First, we worked with a small sample size of four teachers on very particular tasks, so we do not claim any statistical generalizability of the findings and are aware that they are still tied to the chosen tasks. With other teachers, other assessment tasks, and other enhancement tasks, further phenomena might occur or observed differences might disappear. The sample size was also particular in that all participating teachers were (at least a bit) familiar with the Mastering Math program and were likely engage in formative assessment practices more often than other teachers. For example, all teachers integrated opportunities for further monitoring of students’ understanding in their enhancement practices in order to adapt their enhancement to students’ needs. While we do not claim statistical generalizability, our case study findings resonating with expert-novice comparisons in other domains (Glaser & Chi, 2014) can be interpreted as a first cross-domain validation.

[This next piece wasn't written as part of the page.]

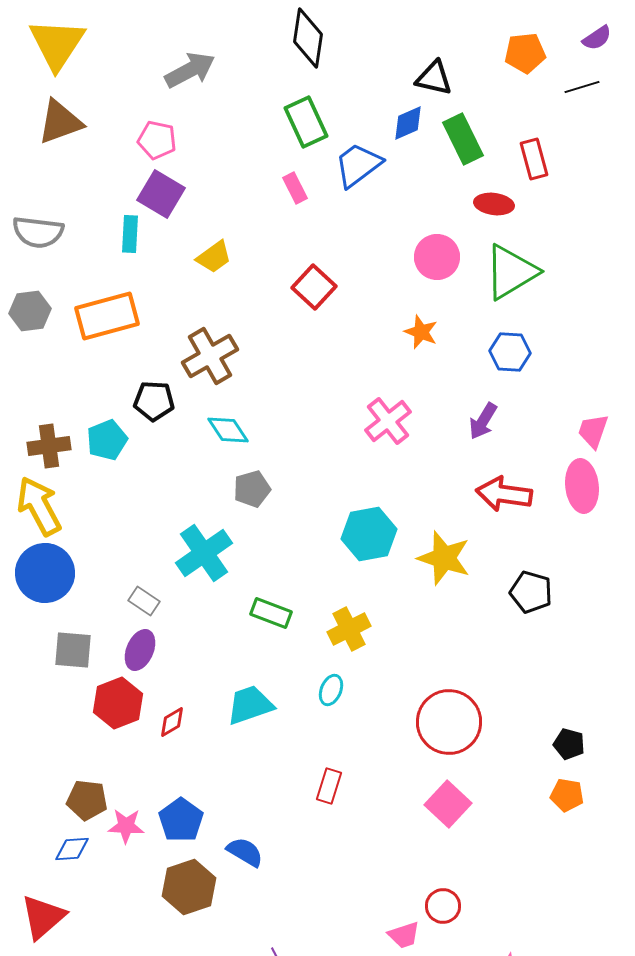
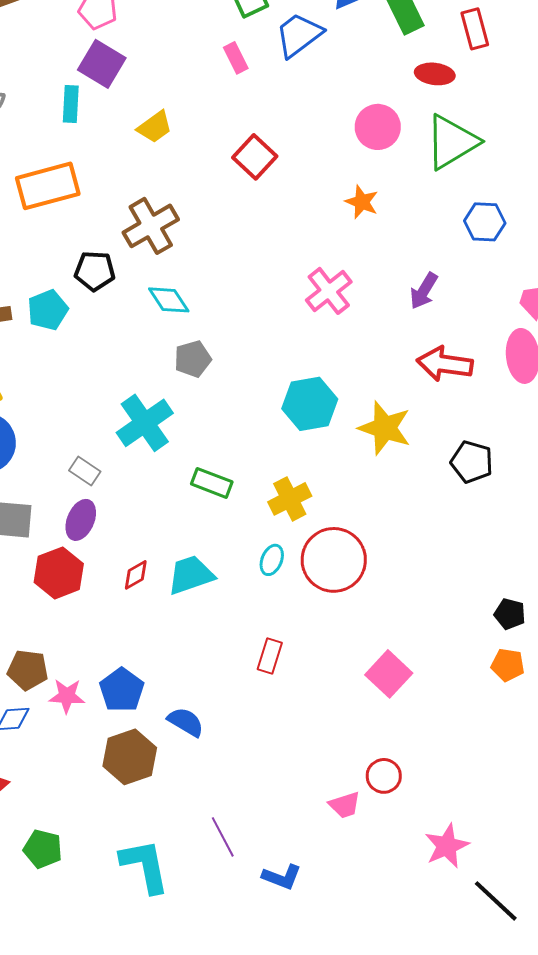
blue hexagon: (510, 352) -> (485, 222), moved
red diamond: (172, 722) -> (136, 575), moved
red circle: (449, 722) -> (334, 560), moved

The study used typical answers of a fictitious student in order to compare assessment-based teachers’ enhancement practices without any distractions (e.g., by teachers’ preformed judgments on their students’ needs, or by small changes in students’ answers that could have an impact on the monitoring results). What helped us to compare teachers’ practices in comparable situations hindered us also from analyzing how they took into account further context factors that might usually impact teachers’ decisions (e.g., teachers’ knowledge about students’ different motivation or self-regulation), so the analysis is restricted to topic-specific cognitive categories for teaching. When future formative assessment (e.g., by log data analysis of students’ processes) also captures self-regulation or motivational indicators, these could also be included in the analysis of teachers’ decision making.

With the focus on only one mathematical topic—understanding of multiplication and division—the current findings are local, in other words, they are bound to the particular topic in view. While the resonance with findings from other mathematical topics (Siemon, 2019; Stacey et al., 2018) provides a first impression of being not completely topic specific, more research in the future should be conducted to investigate to what extent expert and novice teachers’ monitoring, goal-setting, and enhancing practices bear topic-specific differences.

In future studies, we plan to test our generated design hypotheses drawn from observed differences to validate quantitatively whether the hypothesized potential support affordances for the redesigned dashboards really support novice teachers in the intended ways. For the quantitative validation, larger sample sizes will be included.